大仙市の12月定例議会

13日は3市議が一般質問

介護慰労金、全市での実施を検討へ(12月13日・火)

  大仙市の12月定例議会は13日、本会議を再開、渡邉秀俊(協和)、金谷道男(太田)、佐藤文子(大曲)の3市議が一般質問を行った。その中で在宅の寝たきり老人に対する家族介護慰労金事業について栗林次美市長は「それぞれの旧町村での支給内容の違いを調整し、支給条件、支給額などを統一のうえ、全市で実施できるよう検討したい」と答えた。在宅介護慰労金は旧大曲市を除く各町村が単独事業として実施、月額5000円から最高で1万7000円が支給されている。合併協議会でその調整を図ろうとしたが、調整できないまま合併した。佐藤議員が来年の予算編成に当たって「全市の統一事業に盛り込むべきでないか」と市長の見解を求めた。佐藤議員は「介護に難儀されている家族への配慮を示したものとして評価したい」と歓迎している。

  一般質問に対する当局の主な答弁は次の通り

  ◇公社・第3セクターの運営について=公社関連の大仙市土地開発公社は「公有地の拡大の推進に関する法律」に基づいて設立し、公共用地の取得、造成を行い、地域の秩序ある整備を実施しているもので、財団法人大仙市開発公社は市の事業と一体となり、公設ビルや駐車場、駐輪場などの管理を行っており、いずれも市が100%出資の団体だ。

  第3セクターの中で出資比率が50%以下の法人である「株式会社県南環境保全センター」は下水道処理施設の運転を行い、大仙市が41.5%の出資比率となっているほか、横手市、湯沢市、美郷町などが出資している。「大曲駅前開発株式会社」は駐車場などの経営を行っており、市の出資比率は43.5%、「株式会社大曲スポーツセンター」は市民ゴルフ場の経営を行っており、市の出資比率は4%、「株式会社TMO大曲」は商店街の活性化事業を行うもので、市の出資比率は50%となっている。

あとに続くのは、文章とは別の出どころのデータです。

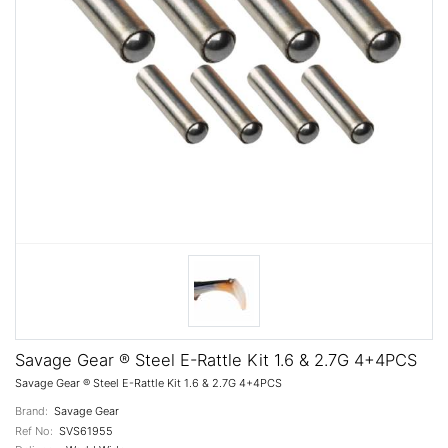
Savage Gear ® Steel E-Rattle Kit 1.6 & 2.7G 4+4PCS
Savage Gear ® Steel E-Rattle Kit 1.6 & 2.7G 4+4PCS
Brand:
Savage Gear
Ref No:
SVS61955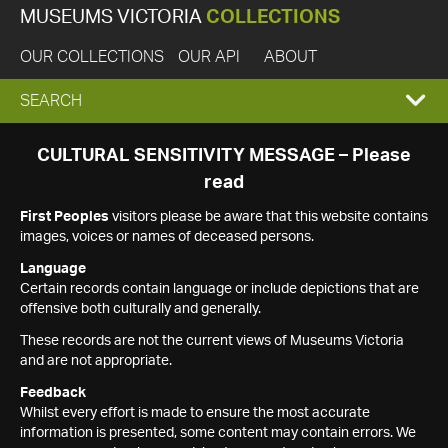
MUSEUMS VICTORIA
COLLECTIONS
OUR COLLECTIONS
OUR API
ABOUT
EXPAND
SEARCH
SEARCH
CULTURAL SENSITIVITY MESSAGE – Please
read
BOX
First Peoples
visitors please be aware that this website contains
images, voices or names of deceased persons.
Language
Certain records contain language or include depictions that are
offensive both culturally and generally.
These records are not the current views of Museums Victoria
and are not appropriate.
Feedback
Whilst every effort is made to ensure the most accurate
information is presented, some content may contain errors. We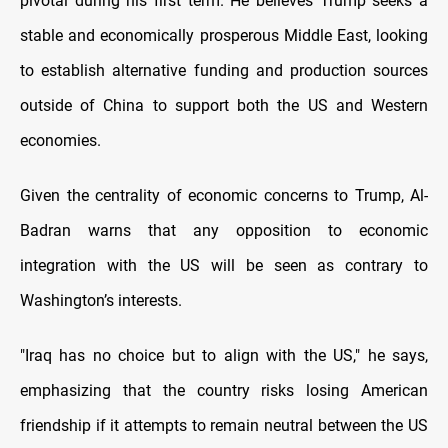
pivotal during his first term. He believes Trump seeks a
stable and economically prosperous Middle East, looking
to establish alternative funding and production sources
outside of China to support both the US and Western
economies.
Given the centrality of economic concerns to Trump, Al-
Badran warns that any opposition to economic
integration with the US will be seen as contrary to
Washington’s interests.
"Iraq has no choice but to align with the US," he says,
emphasizing that the country risks losing American
friendship if it attempts to remain neutral between the US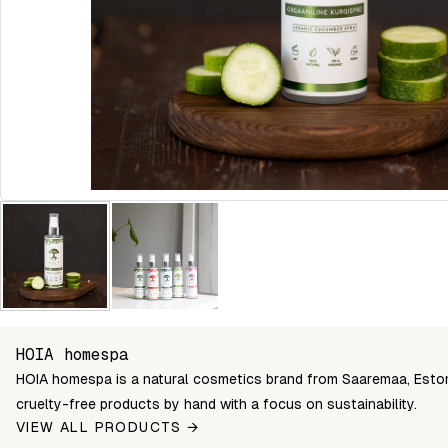
HOIA homespa
HOIA homespa is a natural cosmetics brand from Saaremaa, Estoni
cruelty-free products by hand with a focus on sustainability.
VIEW ALL PRODUCTS →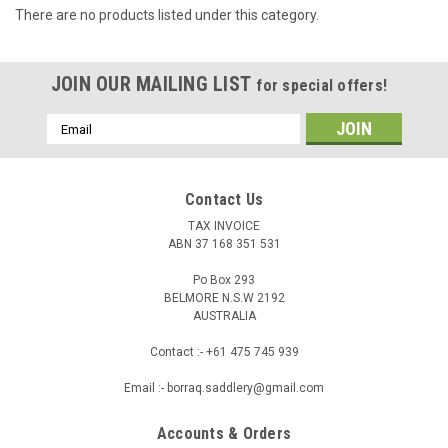
There are no products listed under this category.
JOIN OUR MAILING LIST
for special offers!
Email
Address
Contact Us
TAX INVOICE
ABN 37 168 351 531
Po Box 293
BELMORE N.S.W 2192
AUSTRALIA
Contact :- +61 475 745 939
Email :- borraq.saddlery@gmail.com
Accounts & Orders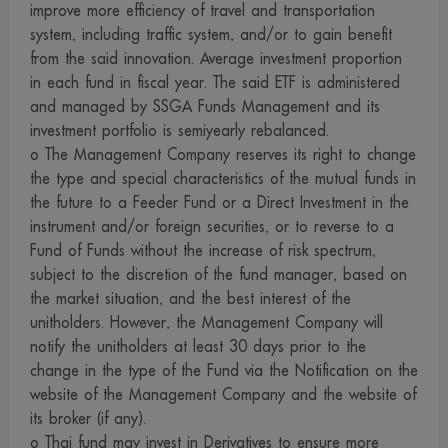
improve more efficiency of travel and transportation
reserve the right not to take responsibility for all damages
system, including traffic system, and/or to gain benefit
caused to data or communication system of the visitors or
from the said innovation. Average investment proportion
investors as a result of their access to this website or any
in each fund in fiscal year. The said ETF is administered
websites linked with us.
and managed by SSGA Funds Management and its
12. We provide a number of links to some local and
investment portfolio is semiyearly rebalanced.
overseas internet websites for your convenient access only.
o The Management Company reserves its right to change
the type and special characteristics of the mutual funds in
Those websites may contain information, introduce
the future to a Feeder Fund or a Direct Investment in the
knowledge, suggest concept, or offer to sell products or
instrument and/or foreign securities, or to reverse to a
services described on their webpages to you. At present,
Fund of Funds without the increase of risk spectrum,
some of those websites, particularly those in other
subject to the discretion of the fund manager, based on
jurisdiction, may be unable to provide services or offer to
the market situation, and the best interest of the
sell products in the jurisdiction of Thailand. Therefore,
unitholders. However, the Management Company will
notify the unitholders at least 30 days prior to the
visitors who use our links to access those websites and are
change in the type of the Fund via the Notification on the
interested to use services or buy products from them are
website of the Management Company and the website of
strongly advised to carefully review and examine the
its broker (if any).
relevant information before making a decision to use
o Thai fund may invest in Derivatives to ensure more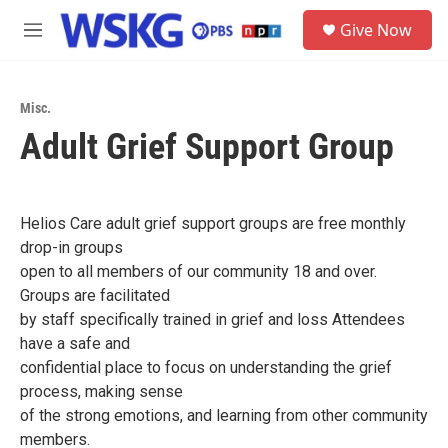
Skip to main content
S
Give Now
e
M
a
e
r
n
c
u
h
Misc.
Adult Grief Support Group
u
e
r
y
Helios Care adult grief support groups are free monthly
drop-in groups
open to all members of our community 18 and over.
Groups are facilitated
by staff specifically trained in grief and loss Attendees
have a safe and
confidential place to focus on understanding the grief
process, making sense
of the strong emotions, and learning from other community
members.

  出資比率が50%を超える温泉保養施設は神岡、西仙北、中仙、協和、太田の5地域に合わせて6法人が設置されている。第3セクターの経営責任と財政支援及び今後の対応についてだが、合併前の旧市町村の設立趣旨である住民福祉の向上、雇用の場の確保、地域活性化、観光振興、効率的な経営などを包括的に受け入れ運営している。一定の成果を上げているところもあるが、経営が思わしくない法人もある。その責任は会社であり、構成する取締役、幹部社員などにあるが、最大出資者である市としてもその責を問われる。

  こうした法人、特に住民福祉の向上を受け持つ施設を有する法人への財政支援は、独立した組織体としての自立性、独自性が運営の基本であるが、実施事業の内容によっては市の支援も必要と考えている。来年4月から指定管理者制度が導入されるが、現在、公社・第3セクターの管理運営を委託している施設についてはそのまま2年間、公募は行わず、そのまま指定管理者とし、その後は公募となるため施設によっては民間の管理運営となる施設も出てくる。いずれ公社・第3セクターでは事業のスクラップ・アンド・ビルドや中・長期的な収支計画を策定し、財政の健全性の確保に努めるなど、組織の再構築を図りたい。

  ◇予算編成に取り入れられた「地域枠配分」についてその見込額は=現地即決機能を強化し、それぞれの地域課題に適切に対応するため創設したい。イメージとしては各地域住民、地域協議会からの要望あるいは課題の中で、各総合支所の判断で直ぐにも実施したほうがより効果的で地域課題の解消や特色を生かした地域づくりに結び付くと考えている。見込額は各支所500万円程度、総額4000万円から5000万円を想定しているが、今後3年間程度は継続し、検討を加えながらより良い制度として確立したい。

  ◇公立保育所の運営管理は市が直営すべきであって、指定管理者制度の対象から外すよう求めたい=保育園などの指定管理者制度導入の傾向は今後、全国的に広がるものと予想される。導入の利点は民間業者の手法を活用することで管理に要する経費の縮減が可能となり、利用者の満足度を上げ、多くの利用者を確保しようとする民間経営の発想を取り入れることでサービスの向上も期待できる。指定管理者制度の導入や法人化にあたっては当然、市の責任を明確にする。

  ◇0歳児から小学6年生までの医療費自己負担分の無料化制度について=この制度については市の子育て支援の中でも重要な施策と捉え、平成18年度以降も継続する決意だ。しかし、厳しい財政状況であり、継続的に実施するため制度内容について若干、検討したい。